* TASK DESCRIPTION: Find the line containing "gracefully against golden horizons is unfo". Retype it and every later line of the records exactly, leaving out pictures.

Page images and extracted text
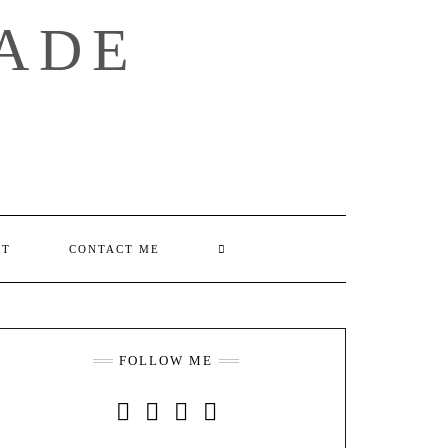
ADE
SEARCH
UT
CONTACT ME
HERE
FOLLOW ME
INSTAGRAM
FACEBOOK
YOUTUBE
PINTEREST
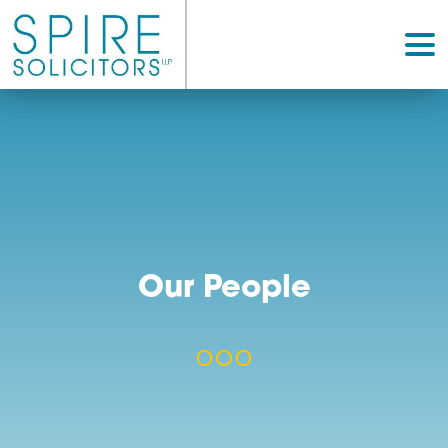
Our People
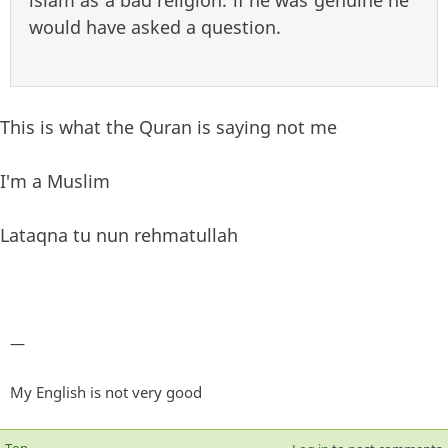
islam as a bad religion. if he was genuine he
would have asked a question.
This is what the Quran is saying not me
I'm a Muslim
Lataqna tu nun rehmatullah
—
My English is not very good
Top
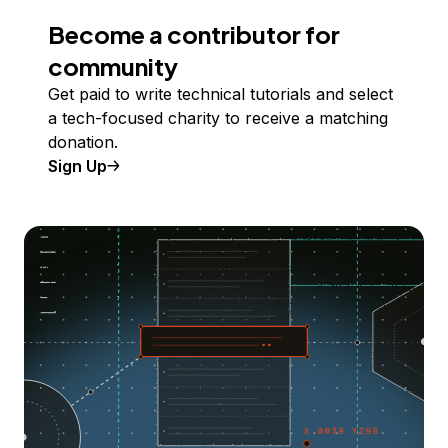
Become a contributor for
community
Get paid to write technical tutorials and select
a tech-focused charity to receive a matching
donation.
Sign Up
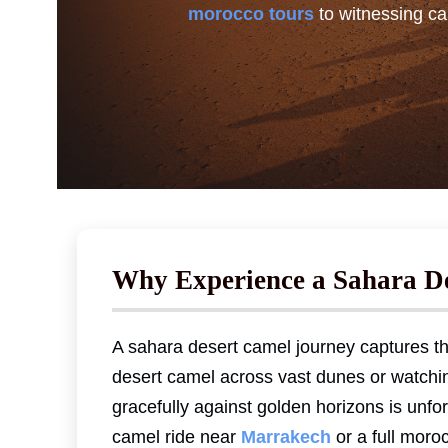
morocco tours
to witnessing ca
Why Experience a Sahara D
A sahara desert camel journey captures th
desert camel across vast dunes or watchi
gracefully against golden horizons is unfo
camel ride near
Marrakech
or a full moro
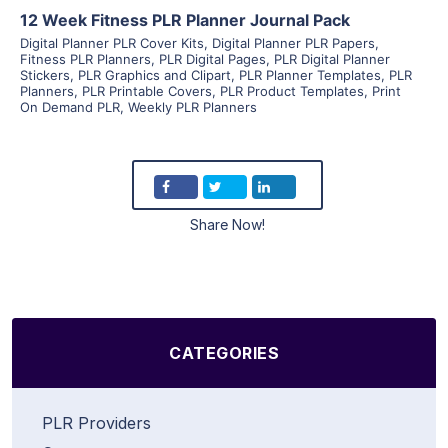
12 Week Fitness PLR Planner Journal Pack
Digital Planner PLR Cover Kits
,
Digital Planner PLR Papers
,
Fitness PLR Planners
,
PLR Digital Pages
,
PLR Digital Planner
Stickers
,
PLR Graphics and Clipart
,
PLR Planner Templates
,
PLR
Planners
,
PLR Printable Covers
,
PLR Product Templates
,
Print
On Demand PLR
,
Weekly PLR Planners
Share Now!
CATEGORIES
PLR Providers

* REPLY TO THE EXERCISE:
gracefully against golden horizons is unfo
camel ride near
Marrakech
or a full moro
12 Week Fitness PLR Planner Journal Pack
Digital Planner PLR Cover Kits
,
Digital Planner PLR Papers
,
Fitness PLR Planners
,
PLR Digital Pages
,
PLR Digital Planner
Stickers
,
PLR Graphics and Clipart
,
PLR Planner Templates
,
PLR
Planners
,
PLR Printable Covers
,
PLR Product Templates
,
Print
On Demand PLR
,
Weekly PLR Planners
Share Now!
CATEGORIES
PLR Providers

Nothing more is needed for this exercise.